Exercises week 3: What are Digital Methods?

1. Install Tableau Desktop

Students are given a license for this software.

2. Open the DAMD data in Tableau

What shape is the data? What variables are there? Is the data complete, or are there missing values somewhere? How is the phenomenon represented? What is the data even about?

3. How is the data distributed over time?

Create a histogram over the years. What new insight is gained to the data? What are we looking at? What is this thing called "time"?

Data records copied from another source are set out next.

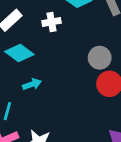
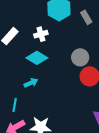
cyan diamond: (19, 53) -> (37, 58), moved

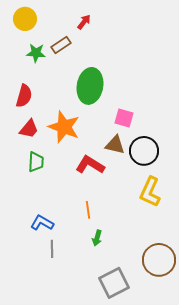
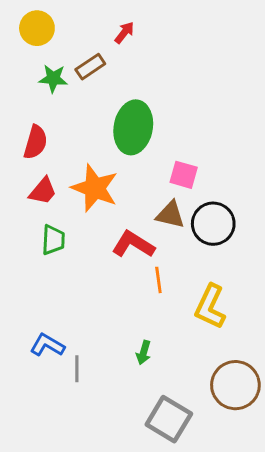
yellow L-shape: (150, 192) -> (210, 307), moved
orange line: (88, 210) -> (158, 280), moved
blue L-shape: (42, 223) -> (47, 345), moved
gray square: (114, 283) -> (169, 419), turned -32

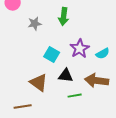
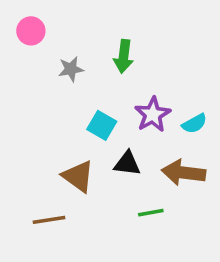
green line: (75, 96) -> (151, 213), moved

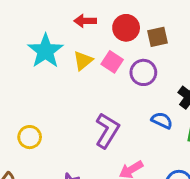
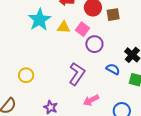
yellow triangle: (83, 61) -> (64, 27), turned 40
purple circle: (143, 72) -> (94, 44), moved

3.1 A reproduction with Python

To demonstrate programming, similar visualization can be produced computationally. Can you follow the steps and get a general idea what the steps are?


In [3]:
import pandas as pd
%matplotlib inline

Open the data file


In [4]:
damd = pd.read_csv("20170718 hashtag_damd uncleaned.csv")
damd.columns


Out[4]:
Index(['Unnamed: 0', 'tweet_id', 'user_id', 'user_name', 'reply_to_id',
       'created', 'message', 'geodata', 'place_id', 'place_type', 'place_name',
       'place_country', 'language', 'retweet_count', 'hashtags',
       'user_mentions_name', 'user_mentions_id', 'urls', 'media_id',
       'media_type', 'media_url'],
      dtype='object')

Let's look at the created variable.


In [5]:
damd['created'].head(3)


Out[5]:
0    Thu Jul 13 07:33:03 +0000 2017
1    Mon Sep 05 16:13:07 +0000 2016
2    Sun Feb 05 06:04:58 +0000 2017
Name: created, dtype: object

Looks like dates, great. Let's set the data type.


In [13]:
damd['created'] = pd.to_datetime(damd['created'])
damd['created'].head(3)


Out[13]:
0   2017-07-13 07:33:03
1   2016-09-05 16:13:07
2   2017-02-05 06:04:58
Name: created, dtype: datetime64[ns]

Let's group the data by year, and plot the count of items per year as a vertical barchart.


In [30]:
damd['created'].groupby(by=damd['created'].dt.year).count().plot.bar(figsize=(5, 6), title="Tweet activity over years").grid(True, axis="y")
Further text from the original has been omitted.